Foreign Hand Syndrome
Foreign Hand Syndrome (SMA) is an infrequent neurological disorder but important if we take into account the degree of disability it can produce in the affected person and those around him.
Bodily experience (in its overall sense) is a complex process. It requires the integration of multiple sensory signals. When a problem takes place in this integration, various neurological disorders can take place, such as sensitization of amputated limbs or the duplication of certain parts of the body.
History of foreign hand syndrome
In 1908 Goldstein described the case of a patient who suffered from a heart attack in the right hemisphere. After this cardiovascular event, this woman felt weakness in her left leg and a strange motor disorder in her left arm. She had the feeling that her left hand did not belong to her.
After this, Akelaitis (1944) described the case of two patients who had their corpus callosum severed to control their epilepsy. One of them then reported that his left hand was making involuntary movements opposite to those his right hand wanted to make. The author gave the name of dyspraxia to this phenomenon.
Brion and Jedynak (1972) later gave it the name of foreign hand syndrome. The authors interpreted the erratic behavior of the patients’ left hand as a pathognomonic sign of callosum lesion. They analyzed the behavior of four patients who exhibited a wide variety of signs of interhemispheric disconnection. Their deficits included:
- Difficulty naming objects outside the field of vision with the left hand
- Difficulty performing movements with the left hand after verbal commands
- Constructive apraxia
- Agraphia with the left hand
- Attentional hemnegligence
- Difficulty transferring somatosensory information from one hand to another
After this research, it was possible to demonstrate that the appearance of the symptomatology of SMA could accompany various nosological syndromes.
Definition of syndrome
With foreign hand syndrome, the patient feels that his hand acts autonomously. It therefore develops involuntary movements that appear to be intentional. These movements frequently conflict or compete with the opposite limb.
People affected by this syndrome tend to have the feeling that their hand is dissociated from their physical being. In a way, it’s like it’s not theirs. What is more, in many cases, they fear its movements and try to be constantly attentive to prevent it.
Occasionally, people affected by this syndrome can control themselves intermittently and voluntarily. Author Biran et al (2006) asserted that there are three elements in ADS:
- The limb is uninhibited and tends to be directed by rational environmental stimuli, which leads to use behaviors.
- The sequencing of the motor fragments in the uncontrolled limb endows its movement with a false appearance of control.
- There is a clear awareness of the behavior of the foreign member.
Thus, in situations of stress, fatigue or anxiety, the movements of the ADM may intensify.

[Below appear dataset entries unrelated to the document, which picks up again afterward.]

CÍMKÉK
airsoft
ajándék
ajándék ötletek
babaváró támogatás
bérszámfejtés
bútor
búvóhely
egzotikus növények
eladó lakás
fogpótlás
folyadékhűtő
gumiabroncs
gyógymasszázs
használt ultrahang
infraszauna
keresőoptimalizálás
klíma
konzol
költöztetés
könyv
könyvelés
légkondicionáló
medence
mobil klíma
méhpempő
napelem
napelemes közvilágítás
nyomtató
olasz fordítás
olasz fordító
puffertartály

Currently, the foreign hand syndrome is considered to be based on two basic assumptions:
- Symptoms flare up from nearby objects
- Behavior intensifies when we are less attentive
What are its causes ?
The causes of foreign hand syndrome are surgical. It is :
- Callosotomies for resistant epilepsies (they are no longer practiced)
- Removal of tumors
Two subgenres of foreign hand syndrome
Frontal SMA
Frontal foreign hand syndrome results from damage in various areas of the brain:
- Additional driving area
- Cingulate gyrus
- Prefrontal cortex
- Anterior part of the corpus callosum of the dominant hemisphere
With frontomedial lesions, the alteration occurs in the hand opposite to the damaged hemisphere. In addition, primary reflections emerge.
SMA callosum
- It manifests in the same hand as the dominant hemisphere
- In this subgenus, patients are described who suffer from lesions involving the corpus callosum
- Thus, there may or may not be associations of frontal lesions of the non-dominant hemisphere, especially in the supplementary motor area.
- A clash between the two hands and apraxia occurs
During the last decade of the twentieth century, various authors have opted for a new sub-syndromic form of ADS. In this case, it presents itself as another subgenus of the name of later SMA. This subgenre is less common than the previous ones and is associated with autonomous behaviors as well as the personification of the affected extremity. Moreover, since the syndrome is not sufficiently studied, it is complicated to establish clear subgenres.
Processing
The treatment of this syndrome consists of certain techniques such as:
- The increase in perception and control
- Confronting Stress
- Compensatory strategies
Cinematographic references
In 1964, Stanley Kubrick made a film titled Doctor Struggle or: How I Learned to Stop Worse and Love the Bomb (), based on the novel Red alert by Peter George. The novel chronicles the attempt of a demented general to initiate an atomic war.
In the film, Doctor Strangelove is portrayed as an extravagant character who performs abnormal and strange movements. The Doctor’s right hand appears to have a different life, and its unwelcome and involuntary movements are notorious in the film. What’s more, we see the way he tries to control these movements with his other hand. This work rightly highlights the difficulties encountered by patients affected by ADS.